Boffa Miskell consultants worked closely with the Department of Conservation, Gisborne District Council and Ngāti Oneone representatives in the initiative to recognise and acknowledge the voyaging traditions of both cultures as they navigated the Pacific.
Puhi Kai Iti/Cook Landing Site National Historic Reserve commemorates the first landing place of James Cook in New Zealand in 1769. The site is believed to be within a short distance of the actual landing site, and not far from Te Toka a Taiau where the first significant meeting between Māori and Europeans took place.
Though the project has its genesis in the 250th Anniversary of Cook’s arrival, the redeveloped space represents 1000 years of navigation and settlement in Turanganui-a-Kiwa Gisborne with sculpture and storytelling that acknowledges the ancestor Maia who landed at Tawararo (Kaiti Beach) and settled at the site, through to the landing of Cook at the same site 750 years later.
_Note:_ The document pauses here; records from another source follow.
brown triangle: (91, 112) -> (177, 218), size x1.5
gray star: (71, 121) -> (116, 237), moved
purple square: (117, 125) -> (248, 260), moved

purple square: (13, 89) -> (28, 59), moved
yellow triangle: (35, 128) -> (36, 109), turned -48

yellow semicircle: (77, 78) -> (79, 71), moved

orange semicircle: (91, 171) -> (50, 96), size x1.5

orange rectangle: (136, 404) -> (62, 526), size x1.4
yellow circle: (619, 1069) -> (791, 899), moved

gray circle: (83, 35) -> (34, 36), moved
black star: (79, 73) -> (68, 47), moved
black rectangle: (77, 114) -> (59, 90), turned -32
These legendary Māori and European explorers were each leaders of their time, demonstrating great intelligence and bravery in their feats.
The judges’ citation noted: “This project beautifully details and integrates strong and complex cultural narratives, responding to a historically significant site and brief. Employing the power of landscape, materiality and craft — both traditional and contemporary — it sensitively recrafts the narrative of the significance of this site.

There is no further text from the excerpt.